Pouco mais do que rochedos inóspitos na sua maioria – por isso igualmente conhecidos por Ilhas da Desolação -, acessíveis apenas por mar, habitados por uma população que não ultrapassa as duas centenas de pessoas, a maioria dos quais em regime de rotatividade, que trabalha essencialmente em projectos científicos e no observatório astronómico, e que depende quase integralmente dos navios que lá passam a intervalos regulares para substituição do pessoal e abastecimento... e dependentes do bom tempo que lhes permita fazer as cargas e descargas necessárias.
Foi este território que Emmanuel Lepage visitou, numa viagem que durou 30 dias e da qual nasceu este belíssimo álbum, que assume um tom, simultaneamente de documentário e relato de viagem, raramente atingido aos quadradinhos.
Para essa dupla vertente, contribui bastante o grafismo adoptado: desenho mais realista, a preto, branco e cinzento, para narrar os diversos acontecimentos do périplo e retratar aqueles com quem Lepage conviveu ao longo de um mês; esboços coloridos – fantásticos pela sua beleza, realismo e naturalidade - feitos no local, para ilustrar aspectos dos vários locais visitados: fauna, flora, lugares. Efeito acentuado pelas diferentes texturas do papel utilizados num e noutro caso. (A um outro nível, este livro é também um interessante documento sobre a forma de trabalhar do autor, como ele ataca o esboço, como vai aperfeiçoando o traço, como aplica a cor…)
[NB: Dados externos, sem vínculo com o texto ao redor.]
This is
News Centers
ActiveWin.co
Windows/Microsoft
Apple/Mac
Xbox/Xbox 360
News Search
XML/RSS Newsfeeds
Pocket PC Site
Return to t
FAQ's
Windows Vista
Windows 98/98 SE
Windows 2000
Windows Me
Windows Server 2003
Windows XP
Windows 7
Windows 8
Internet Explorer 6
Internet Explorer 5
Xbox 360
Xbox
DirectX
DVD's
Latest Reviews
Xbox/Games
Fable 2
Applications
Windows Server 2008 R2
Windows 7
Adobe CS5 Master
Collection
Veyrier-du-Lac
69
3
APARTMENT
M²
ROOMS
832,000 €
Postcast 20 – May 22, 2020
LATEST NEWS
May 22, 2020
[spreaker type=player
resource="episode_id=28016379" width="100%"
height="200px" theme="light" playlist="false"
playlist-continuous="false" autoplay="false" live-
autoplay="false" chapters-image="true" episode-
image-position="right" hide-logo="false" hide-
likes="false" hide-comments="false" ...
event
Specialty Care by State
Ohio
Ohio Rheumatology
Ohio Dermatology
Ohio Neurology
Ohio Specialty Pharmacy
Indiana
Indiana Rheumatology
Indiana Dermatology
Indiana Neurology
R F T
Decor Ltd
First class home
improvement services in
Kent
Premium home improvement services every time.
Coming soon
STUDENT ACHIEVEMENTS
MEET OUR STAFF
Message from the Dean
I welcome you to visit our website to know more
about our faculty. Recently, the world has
Apesar do óbvio carácter autobiográfico do relato, Lepage – ao contrário do que têm feito muitos dos seus pares – assume um tom contido no que lhe diz respeito – sem que isso implique apagar-se por completo, pois ao longo das páginas vamos tendo conhecimento dos seus longos enjoos, de sentimentos, emoções e descobertas – chega a comparar, pela desolação da paisagem, uma das ilhas em que desembarca com… a Lua. Até porque ele, apesar de tudo, através do relato vai-se revelando, descobrindo, mostrando, por exemplo, o que o levou a querer fazer BD, como esta foi uma oportunidade de dar assas aos seus sonhos de criança, nascidos das leituras de Hergé - “Tintin e a Estrela Misteriosa” -, Stevenson, Verne, etc…
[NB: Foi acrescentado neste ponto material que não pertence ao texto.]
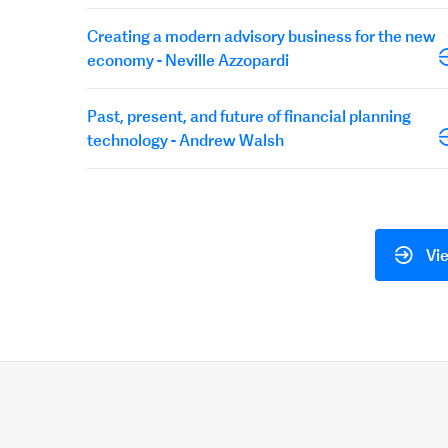
Creating a modern advisory business for the new
economy - Neville Azzopardi
Past, present, and future of financial planning
technology - Andrew Walsh
Vie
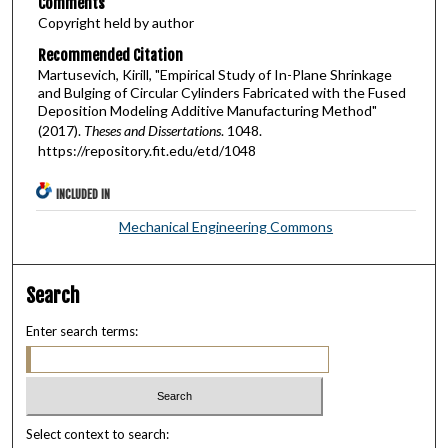
Comments
Copyright held by author
Recommended Citation
Martusevich, Kirill, "Empirical Study of In-Plane Shrinkage
and Bulging of Circular Cylinders Fabricated with the Fused
Deposition Modeling Additive Manufacturing Method"
(2017).
Theses and Dissertations
. 1048.
https://repository.fit.edu/etd/1048
INCLUDED IN
Mechanical Engineering Commons
Search
Enter search terms:
Select context to search:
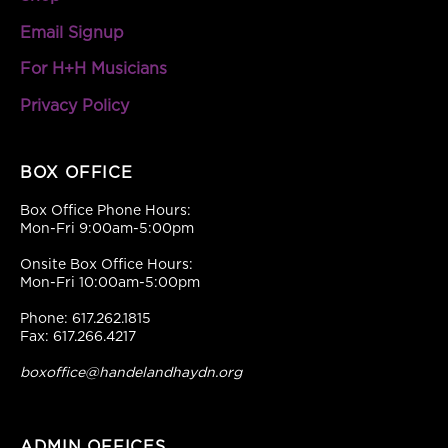
Email Signup
For H+H Musicians
Privacy Policy
BOX OFFICE
Box Office Phone Hours:
Mon-Fri 9:00am-5:00pm
Onsite Box Office Hours:
Mon-Fri 10:00am-5:00pm
Phone: 617.262.1815
Fax: 617.266.4217
boxoffice@handelandhaydn.org
ADMIN OFFICES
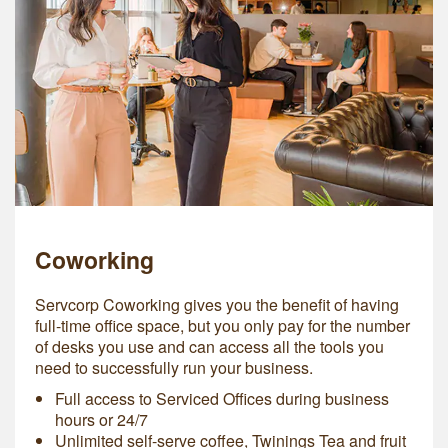
Coworking
Servcorp Coworking gives you the benefit of having
full-time office space, but you only pay for the number
of desks you use and can access all the tools you
need to successfully run your business.
Full access to Serviced Offices during business
hours or 24/7
Unlimited self-serve coffee, Twinings Tea and fruit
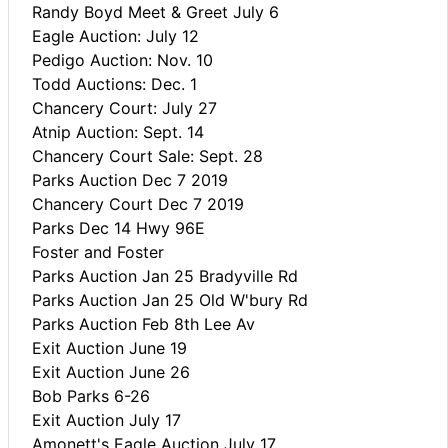
Randy Boyd Meet & Greet July 6
Eagle Auction: July 12
Pedigo Auction: Nov. 10
Todd Auctions: Dec. 1
Chancery Court: July 27
Atnip Auction: Sept. 14
Chancery Court Sale: Sept. 28
Parks Auction Dec 7 2019
Chancery Court Dec 7 2019
Parks Dec 14 Hwy 96E
Foster and Foster
Parks Auction Jan 25 Bradyville Rd
Parks Auction Jan 25 Old W'bury Rd
Parks Auction Feb 8th Lee Av
Exit Auction June 19
Exit Auction June 26
Bob Parks 6-26
Exit Auction July 17
Amonett's Eagle Auction July 17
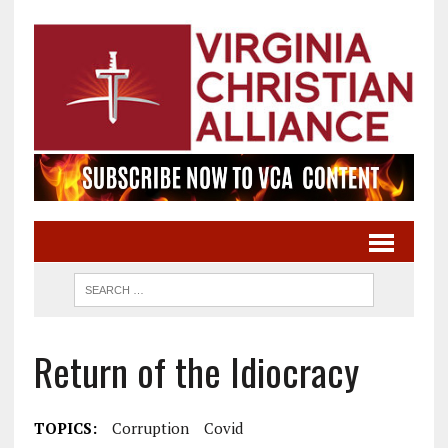
Return of the Idiocracy
TOPICS:
Corruption
Covid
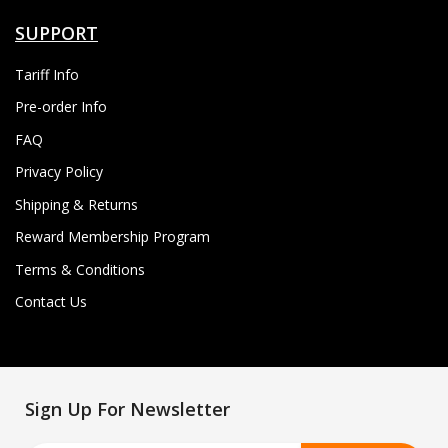
SUPPORT
Tariff Info
Pre-order Info
FAQ
Privacy Policy
Shipping & Returns
Reward Membership Program
Terms & Conditions
Contact Us
Sign Up For Newsletter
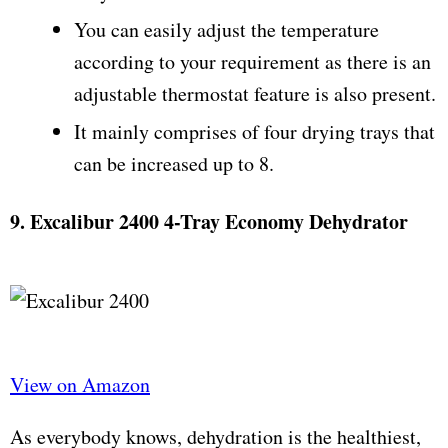
You can easily adjust the temperature
according to your requirement as there is an
adjustable thermostat feature is also present.
It mainly comprises of four drying trays that
can be increased up to 8.
9. Excalibur 2400 4-Tray Economy Dehydrator
View on Amazon
As everybody knows, dehydration is the healthiest,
Em vez disso, o autor preferiu dar o protagonismo à viagem viagem, que vai diversificando para além do facto em si. Dessa forma, retrata – no papel, nos sentimentos, nas motivações, alguns daqueles que consigo embarcaram – marinheiros, cientistas, políticos, turistas… - mas também daqueles com quem se cruza nas TAAF, gente que vive sozinha (uma dura realidade), isolada do mundo, meses a fio, sem internet nem telemóvel, com vivências difíceis, hábitos (tornados obrigatoriamente) diferentes…
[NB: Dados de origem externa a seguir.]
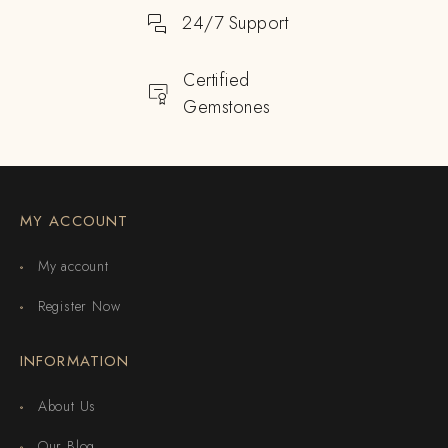
24/7 Support
Certified
Gemstones
MY ACCOUNT
My account
Register Now
INFORMATION
About Us
Our Blog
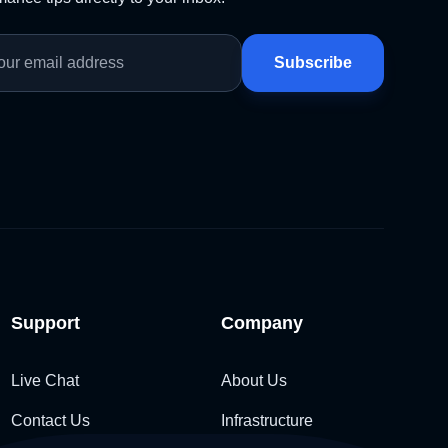
Subscribe
Support
Company
Live Chat
About Us
Contact Us
Infrastructure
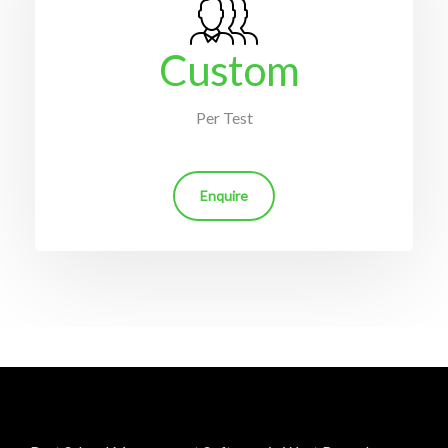
Custom
Per Test
Enquire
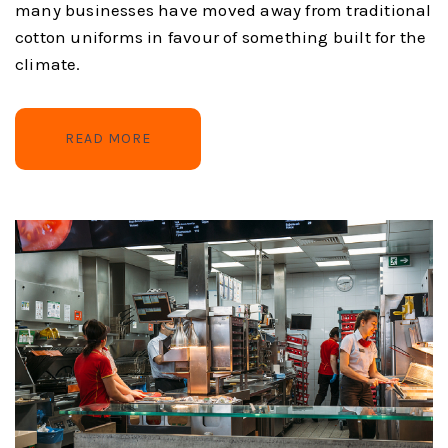
many businesses have moved away from traditional
cotton uniforms in favour of something built for the
climate.
READ MORE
Esta é a também uma oportunidade para conhecer um pouco da História das ilhas da Desolação (por exemplo, de como um dos seus descobridores caiu em desgraça, facto que levou a que só muitos anos mais tarde elas fossem baptizadas com o seu nome) e dos muitos atropelos ecológicos cometidos por ganância ou ignorância ao longo de dois séculos.
Por tudo isto, se este é um relato preciso – como um documentário – é também (muito) emotivo – como um diário ou um caderno de viagens.


A reter
- A força, a emoção, a densidade do relato.
- A arte – sublime – de Lepage, em especial nos esboços a cores.
- Por muitas vantagens – tecno-lógicas, finan-ceiras, de espaço, ecológicas – que cada vez mais (alguns) apontem aos e-books, nenhum, nunca poderá transmitir o prazer se sente ao ter nas mãos um livro como este. Robusto, pesado, em papel mate de 135 g, com um fantástico cheiro a tinta fresca…


Menos conseguido
- Confesso que a leitura deste (belíssimo!) álbum, foi uma das maiores surpresas e um dos maiores prazeres que tive nos últimos meses. E, por isso, relido este texto, fica a frustração de não ter conseguido, com ele, transmitir tanto quanto provocou em mim a leitura desta obra.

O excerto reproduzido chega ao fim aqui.